*** Opening Dataset excerpts ***
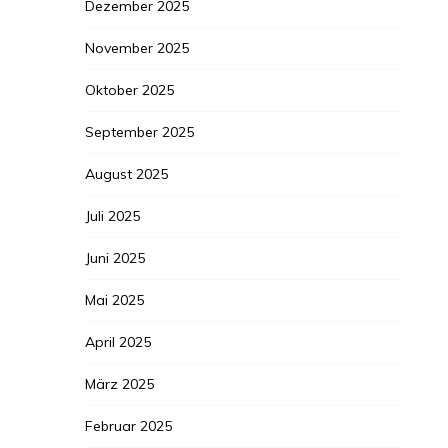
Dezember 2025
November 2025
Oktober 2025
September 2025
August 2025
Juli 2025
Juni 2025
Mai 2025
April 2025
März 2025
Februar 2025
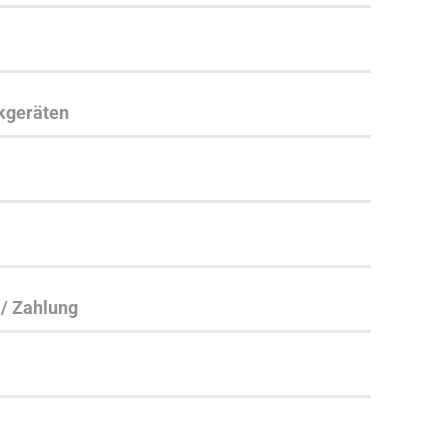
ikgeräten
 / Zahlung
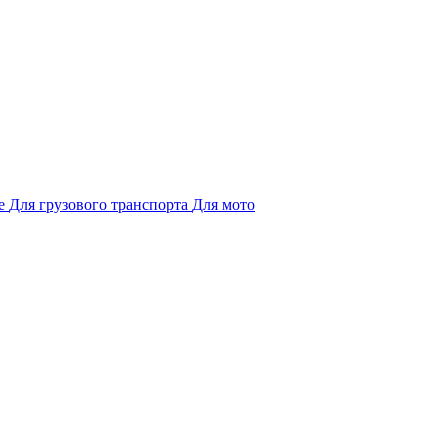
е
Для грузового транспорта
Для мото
*** Closing Dataset excerpts ***
◆ **Problem to solve**: With the images excluded, reproduce the data above precisely as written.

◆ **Task answer**:
Dezember 2025
November 2025
Oktober 2025
September 2025
August 2025
Juli 2025
Juni 2025
Mai 2025
April 2025
März 2025
Februar 2025
ikgeräten
 / Zahlung
е
Для грузового транспорта
Для мото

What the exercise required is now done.